Ghost Rider turns 50 next year, and Marvel is celebrating by giving the character his own series own again. In fact, it looks like more than just Johnny Blaze will be involved. In a cryptic tweet sent by the House of Ideas Monday afternoon, it was revealed the publisher is calling 2022 the Year of Vengeance. With that, Marvel released a killer piece of artwork from Ryan Stegman and Marte Gracia.
Seen in the teaser piece is virtually every iteration of the Spirit of Vengeance Marvel fans have seen throughout the years. While the likes of Blaze, Danny Ketch, and Cosmic Ghost Rider are front and center, Robbie Reyes, Kushala, the Phantom Rider, Caleb from Ghost Rider: Trail of Tears, and a whole lot more are also included.
See the tweet and teaser below.
Though little is known about the series, a follow-up e-mail from Marvel confirms the comic series will be an "all-new ongoing series" that launches at some point next year. It's unclear right now if Stegman or Gracia will be involved with interior artwork on the series. Marvel has already unveiled its solicitations for the month of January, so the earliest this new Ghost Rider series would hit the shelves at comic stores would be February.
Kushala is currently starring in a digital-only comic on Marvel Unlimited. As of now, just a couple of the eight issues have been released.
"It's like she went to basically save her soul, but in doing so, really just amplified her power to such an nth degree, that she really couldn't control it, and it became something so powerful," series co-writer B. Earl previously told us of the series. "In adding into the mythos of what Robbie Thompson, who created her, what we did was add that the Vengeance is not a demon. It's not Zarathos, it's not connected, really, to Johnny Blaze's Ghost Rider and that part of Vengeance, but it's connected to the Vengeance of a God planet, which in a lot of ways connects back to the indigenous side."

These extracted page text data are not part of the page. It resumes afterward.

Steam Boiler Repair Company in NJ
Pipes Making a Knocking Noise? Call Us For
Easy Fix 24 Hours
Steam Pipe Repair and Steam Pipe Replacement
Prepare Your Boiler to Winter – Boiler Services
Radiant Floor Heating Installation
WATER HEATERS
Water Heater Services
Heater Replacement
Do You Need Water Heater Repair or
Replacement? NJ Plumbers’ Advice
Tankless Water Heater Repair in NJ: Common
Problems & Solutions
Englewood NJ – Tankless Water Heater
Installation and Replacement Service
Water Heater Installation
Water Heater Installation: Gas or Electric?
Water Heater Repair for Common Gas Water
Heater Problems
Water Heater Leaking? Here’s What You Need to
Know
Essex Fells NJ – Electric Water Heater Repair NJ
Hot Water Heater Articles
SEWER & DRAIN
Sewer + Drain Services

"That's something that we deal with as performers, and as artists, so it spoke to us on so many levels, not just like fans of the comic, or of the character, or the hero-villain or villain-hero, but also as a performer, that spoke to me on so many levels," Taboo added. "And then the fact that we got to write, Kushala, who's a powerful Apache woman, for me as a Native American, it's like it was a blessing to be able to tell that story, do it in a very genuine, authentic way."